Moreover, on the suppression of the ancient Priory and the demolition
of the superb Cathedral Church of St. Mary of Coventry, many of the
writings belonging to them, of like character as evidences of more
property, were transferred to the Mayor and Citizens of Coventry,
instead of being carried away with the main body of the archives to the
Court of Augmentations. Hence in these accumulated writings, the
Corporation possesses much that distinguishes these civic muniments
from most, if not all, other municipal archives.
For giving a view of their character it will be convenient to deal
with them in the following groups:—
(a.) Books, to the number of 188 volumes.
(b.) Charters, Letters Patent under the Privy Seal
or Signet, with or without the Sign Manual,
and Indentures granted by Sovereigns, to
the number of 89 writings.
(c.) Deeds, to wit, Grants in frankalmoigne, Quitclaims, Leases, Agreements, Awards of
Arbitrators, Testaments, Bonds, Powers of
Attorney, &c., &c., to the number of 6,265 writings.
(d.) Exemplifications of Curial Records, Writs of
special interest, and Letters of Commission,
not being Letters Patent, to the number of 10 writings.
(e.) Rolls and Files, to the number of 18 sets.
(f.) Miscellaneous papers, put away in 30 packets.

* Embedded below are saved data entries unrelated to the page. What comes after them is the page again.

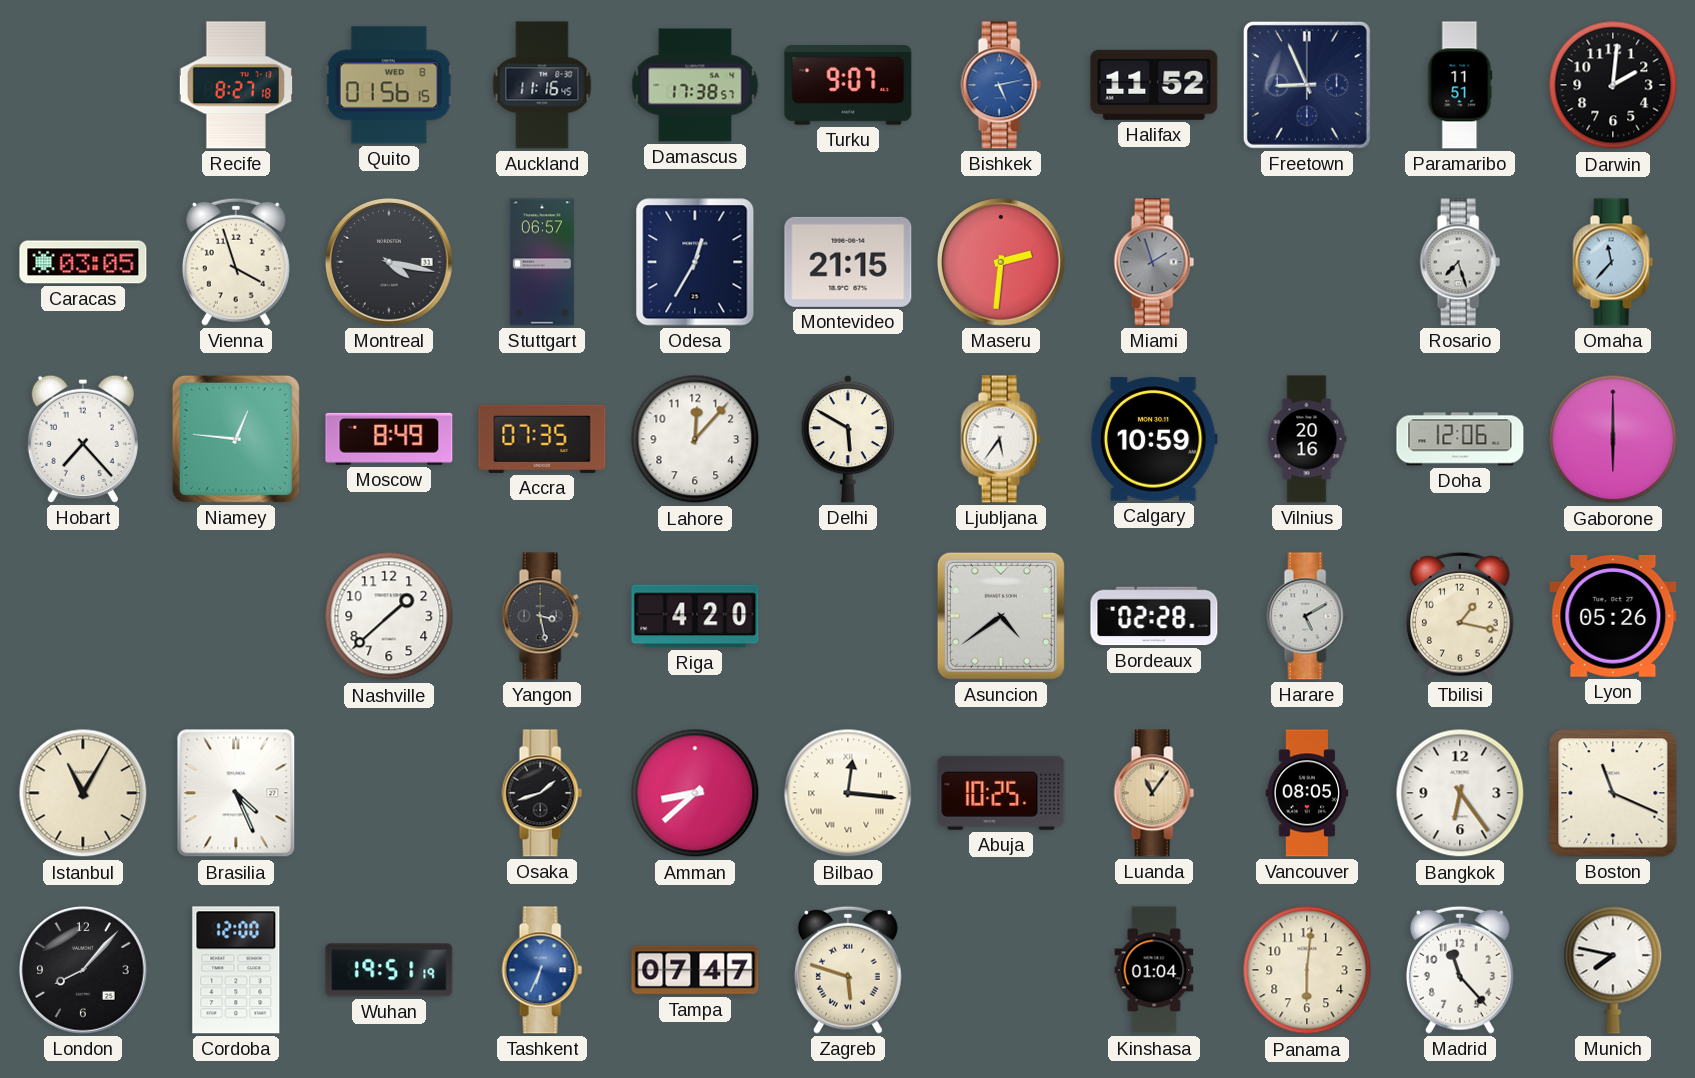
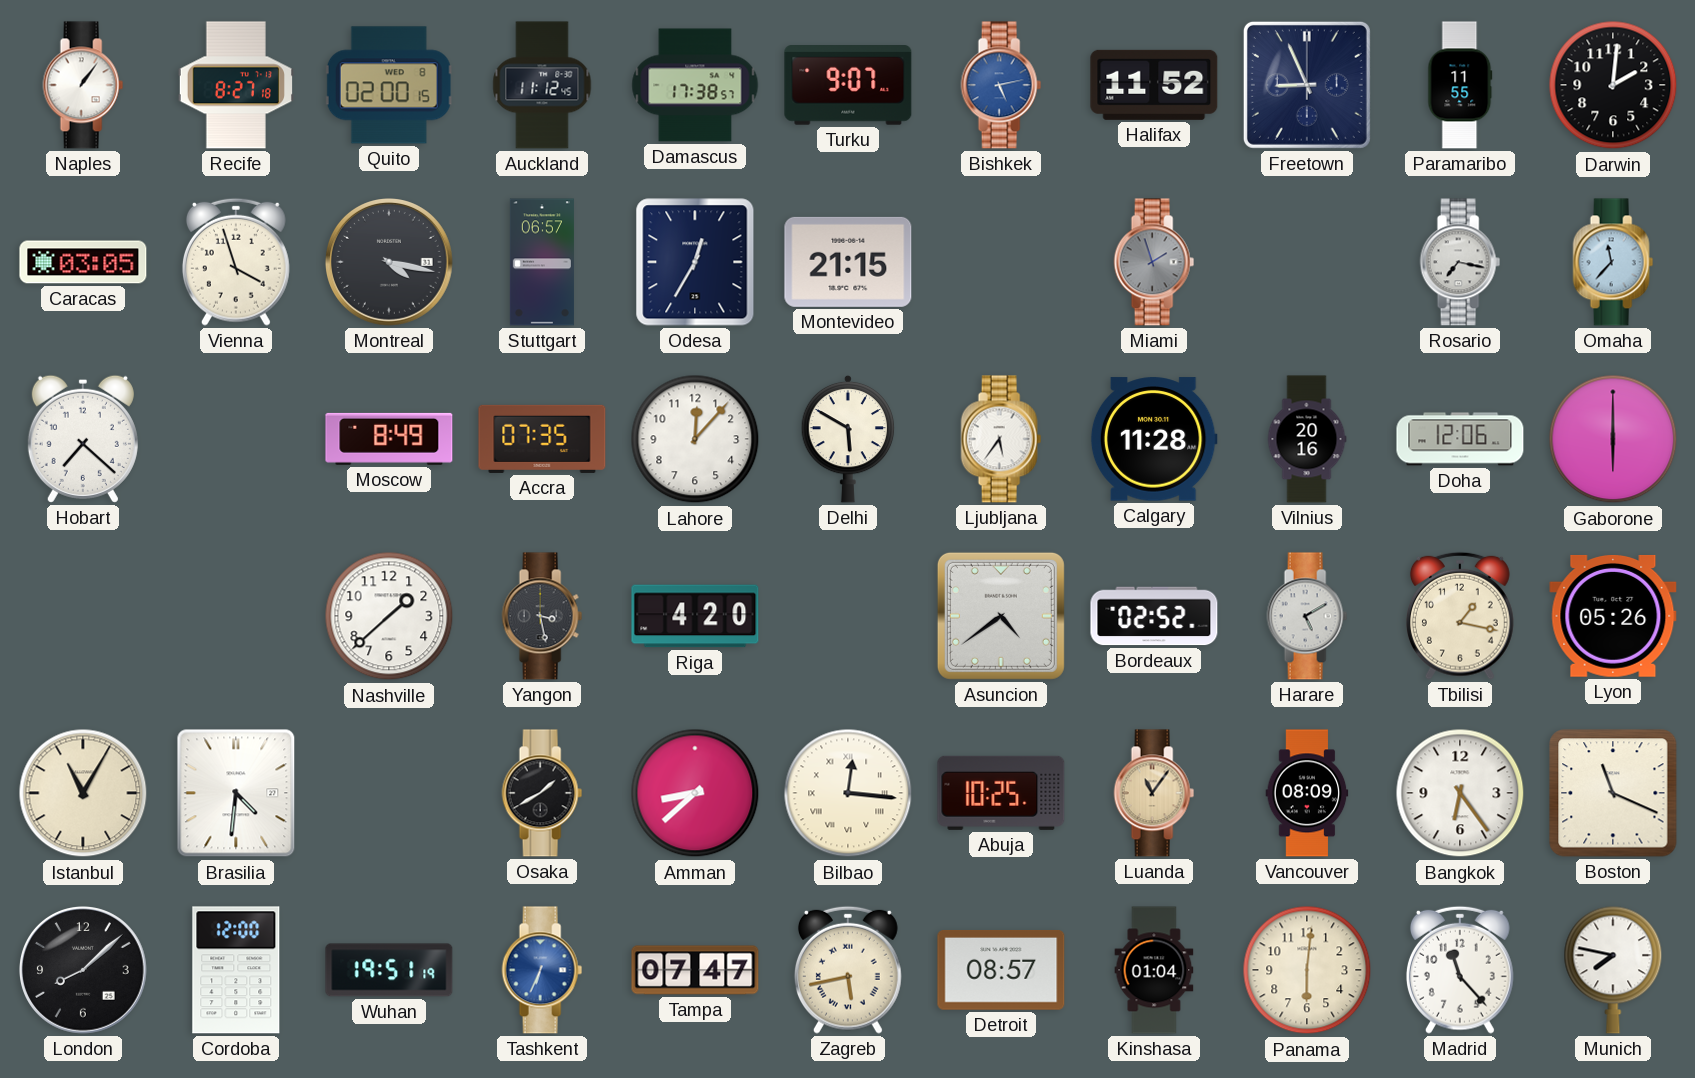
Naples: none -> 1:06
Quito: 01:56 -> 02:00
Auckland: 11:16 -> 11:12
Paramaribo: 11:51 -> 11:55
Maseru: 2:31 -> none
Rosario: 7:27 -> 7:17
Hobart: 7:23 -> 7:22
Niamey: 12:46 -> none
Calgary: 10:59 -> 11:28
Bordeaux: 02:28 -> 02:52
Brasilia: 4:26 -> 4:31
Osaka: 1:42 -> 1:40
Vancouver: 08:05 -> 08:09
London: 8:07 -> 8:08
Zagreb: 5:48 -> 5:43
Detroit: none -> 08:57
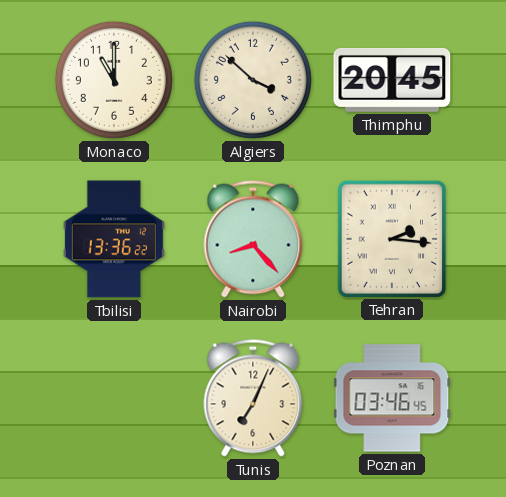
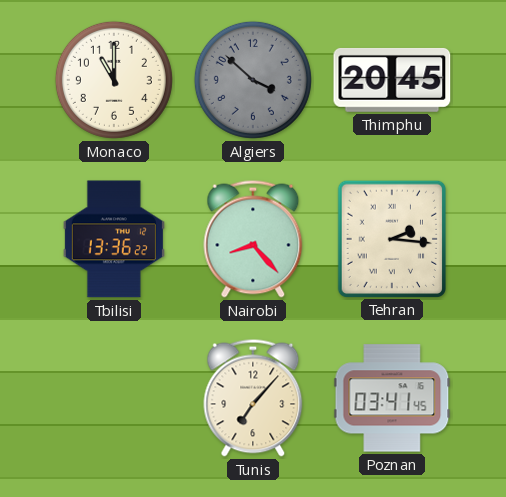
Algiers dial: cream -> grey
Tunis: 7:04 -> 7:07
Poznan: 03:46 -> 03:41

To afford an adequate notion of the total number comprised in these
groups, it may be stated that a single file put together in the present
century holds no less than 118 Statute Merchant Rolls, and that several
of the packets of Miscellaneous Papers contain in each packet from 50
to 100 separate instruments. Account being taken of those that have
been thus gathered together and bound into volumes, or made into rolls
or files, or put away in packets, the separate documents may be
computed as numbering altogether about eleven thousand.